Critically ill patients are at high risk for developing a life-threatening infection such as bloodstream infection or pneumonia. These infections might lead to sepsis and multiple organ failure. Adequate antimicrobial therapy is essential to optimize the chances of survival. Three key issues in this regard are (i) a first antimicrobial dose administered as soon as possible after the onset of the septic episode, (ii) an empiric antimicrobial spectrum covering the causative pathogens, and (iii) adequate dosing. However, efficient dosing is problematic because of pathophysiological changes associated with critical illness affects the pharmacokinetics of mainly hydrophilic antimicrobials. And the preparation and administration of antibiotics may also negatively impact the efficiency of therapy. Therefore nurses must be aware of some points of interest in order to optimize antibiotic therapy.

Learning Objectives:
By the end of this webinar, the attendee will be able to:
1. Describe the essential pillars of antimicrobial therapy
2. Understand why and how these pillars affect survival
3. Describe the basics of pharmacodynamics of antimicrobial agents in sepsis
4. Apply insights in pharmacodynamics to optimise antimicrobial therapy

This lecture is equal to 1 CE Contact Hour and 1 CPD Hour


Duration 60 mins.

Lecture speaker

Prof. Stijn Blot

Stijn Blot is research professor at Ghent University and honorary professor at The University of Queensland. His research focus is on various aspects of healthcare-associated infections in critically ill patients.

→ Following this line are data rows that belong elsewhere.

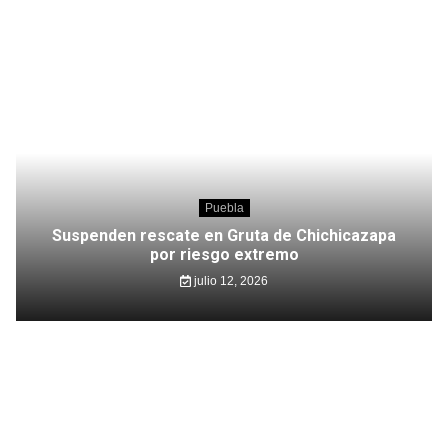
Puebla
Suspenden rescate en Gruta de Chichicazapa
por riesgo extremo
julio 12, 2026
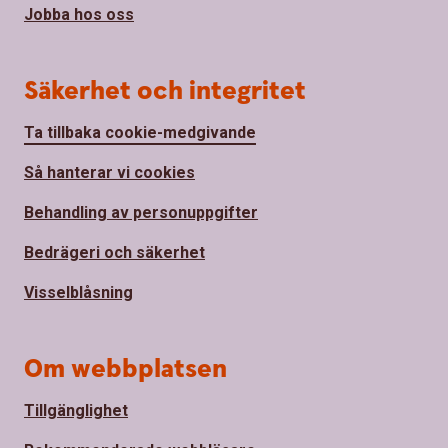
Jobba hos oss
Säkerhet och integritet
Ta tillbaka cookie-medgivande
Så hanterar vi cookies
Behandling av personuppgifter
Bedrägeri och säkerhet
Visselblåsning
Om webbplatsen
Tillgänglighet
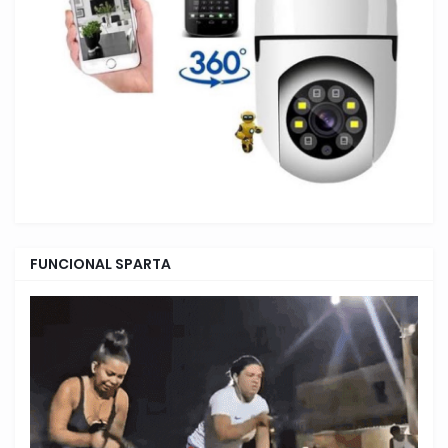
FUNCIONAL SPARTA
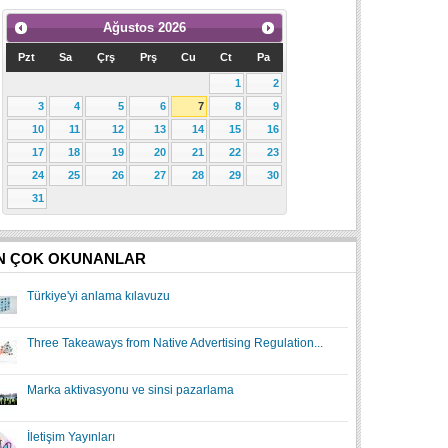
Ağustos
2026
Pzt
Sa
Çrş
Prş
Cu
Ct
Pa
1
2
3
4
5
6
7
8
9
10
11
12
13
14
15
16
17
18
19
20
21
22
23
24
25
26
27
28
29
30
31
N ÇOK OKUNANLAR
Türkiye'yi anlama kılavuzu
Three Takeaways from Native Advertising Regulation...
Marka aktivasyonu ve sinsi pazarlama
İletişim Yayınları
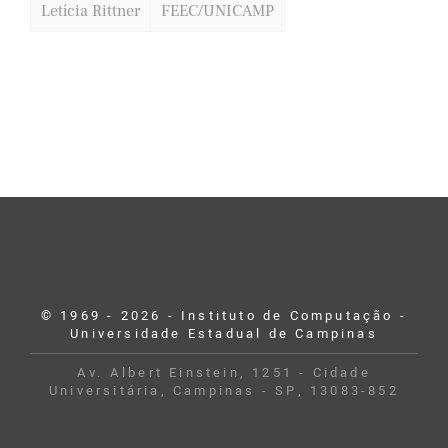
Letícia Rittner
FEEC/UNICAMP
© 1969 - 2026 - Instituto de Computação -
Universidade Estadual de Campinas
Av. Albert Einstein, 1251 - Cidade
Universitária, Campinas - SP, 13083-852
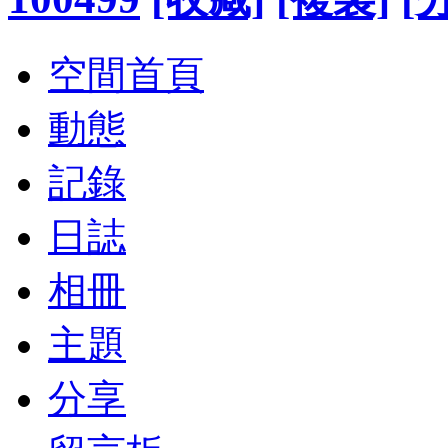
空間首頁
動態
記錄
日誌
相冊
主題
分享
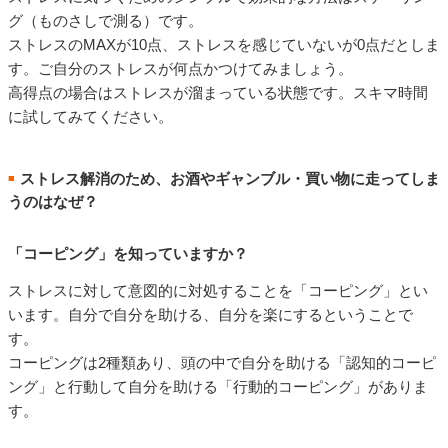
グ（ものさしで測る）です。
ストレスのMAXが10点、ストレスを感じていないが0点だとしま
す。ご自分のストレスが何点かつけてみましょう。
高得点の場合はストレスが溜まっている状態です。スキマ時間
に試してみてください。
ストレス解消のため、お酒やギャンブル・買い物に走ってしま
■
うのはなぜ？
「コーピング」を知っていますか？
ストレスに対して意図的に対処することを「コーピング」とい
います。自分で自分を助ける、自分を楽にするということで
す。
コーピングは2種類あり、頭の中で自分を助ける「認知的コーピ
ング」と行動して自分を助ける「行動的コーピング」がありま
す。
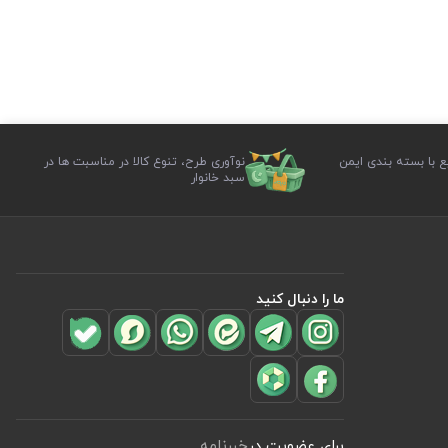
ع با بسته بندی ایمن
نوآوری طرح، تنوع کالا در مناسبت ها در
سبد خانوار
ما را دنبال کنید
برای عضویت در
خبرنامه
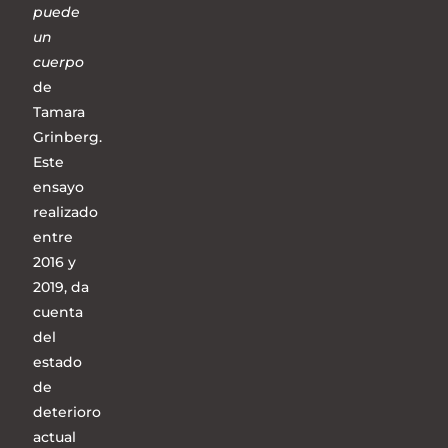
puede
un
cuerpo
de
Tamara
Grinberg.
Este
ensayo
realizado
entre
2016 y
2019, da
cuenta
del
estado
de
deterioro
actual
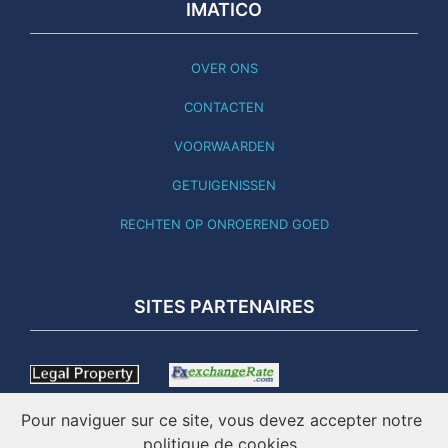
IMATICO
OVER ONS
CONTACTEN
VOORWAARDEN
GETUIGENISSEN
RECHTEN OP ONROEREND GOED
SITES PARTENAIRES
Pour naviguer sur ce site, vous devez accepter notre
politique de cookies.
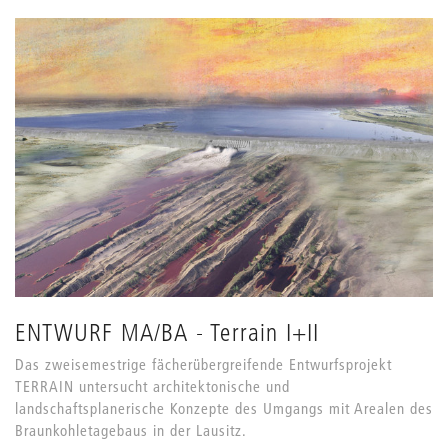
ENTWURF MA/BA - Terrain I+II
Das zweisemestrige fächerübergreifende Entwurfsprojekt
TERRAIN untersucht architektonische und
landschaftsplanerische Konzepte des Umgangs mit Arealen des
Braunkohletagebaus in der Lausitz.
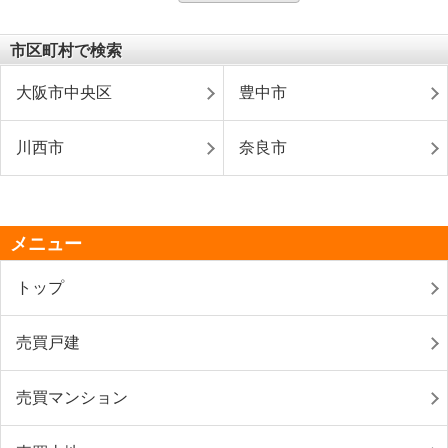
市区町村で検索
大阪市中央区
豊中市
川西市
奈良市
メニュー
トップ
売買戸建
売買マンション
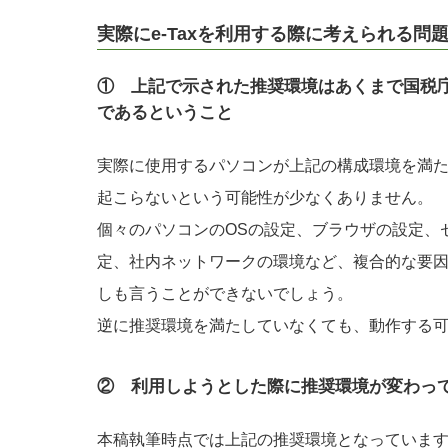
実際にe-Taxを利用する際に考えられる問
① 上記で示された推奨環境はあくまで国税
であるということ
実際に使用するパソコンが上記の構成環境を満
起こらないという可能性が少なくありません。
個々のパソコンのOSの設定、ブラウザの設定、
定、社内ネットワークの環境など、複合的な要
しも言うことができないでしょう。
逆に推奨環境を満たしていなくても、動作する
② 利用しようとした際に推奨環境が変わっ
本稿執筆時点では上記の推奨環境となっています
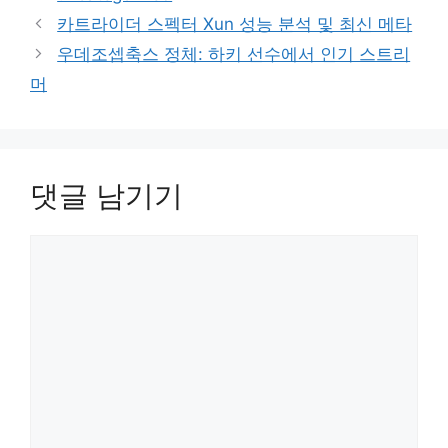
테
카트라이더 스펙터 Xun 성능 분석 및 최신 메타
고
우데조셉축스 정체: 하키 선수에서 인기 스트리
리
머
댓글 남기기
댓
글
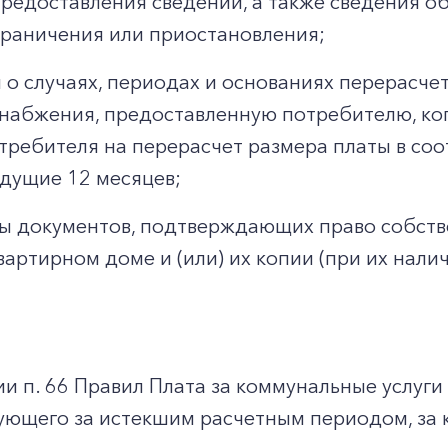
предоставления сведений, а также сведения о
граничения или приостановления;
 о случаях, периодах и основаниях перерасчет
набжения, предоставленную потребителю, к
требителя на перерасчет размера платы в со
дущие 12 месяцев;
ы документов, подтверждающих право собст
вартирном доме и (или) их копии (при их налич
ии п. 66 Правил Плата за коммунальные услуги
ующего за истекшим расчетным периодом, за 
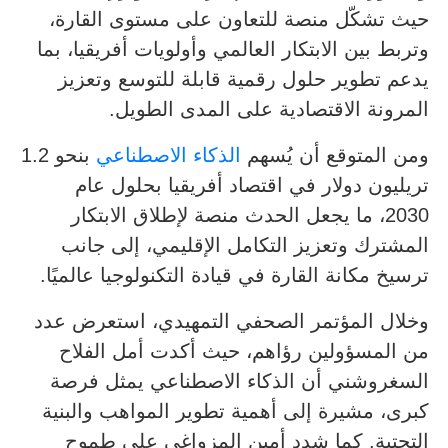
حيث تشكّل منصة للتعاون على مستوى القارة،
وتربط بين الابتكار العالمي وأولويات أفريقيا، بما
يدعم تطوير حلول رقمية قابلة للتوسع وتعزيز
المرونة الاقتصادية على المدى الطويل.
ومن المتوقع أن يُسهم
الذكاء الاصطناعي
بنحو 1.2
تريليون دولار في اقتصاد أفريقيا بحلول عام
2030، ما يجعل الحدث منصة لإطلاق الابتكار
المشترك وتعزيز التكامل الإقليمي، إلى جانب
ترسيخ مكانة القارة في قيادة التكنولوجيا عالميًا.
وخلال المؤتمر الصحفي التمهيدي، استعرض عدد
من المسؤولين رؤاهم، حيث أكدت أمل الفلاح
السغروشني أن الذكاء الاصطناعي يمثل فرصة
كبرى، مشيرة إلى أهمية تطوير المواهب والبنية
التحتية. كما شدد أمين المزواغي على طموح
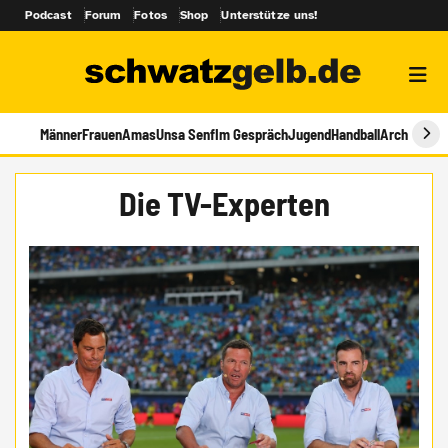
Podcast
Forum
Fotos
Shop
Unterstütze uns!
Männer
Frauen
Amas
Unsa Senf
Im Gespräch
Jugend
Handball
Archiv
Die TV-Experten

He is unique through his varied background that allows bridging distinct disciplines and interpreting clinical data in an exclusive way. He succeeded to consolidate a solid reputation in research and established a firm international network of collaborators. He is editor of 12 books, (co-) author of 40 books/book chapters and 287 publications indexed in the Web of Science adding to a h-index of 56. His research is acknowledged with multiple national and international awards and in 2015 he was inducted in the International Nurse Researcher Hall of Fame of the STTI Honor Society of Nursing.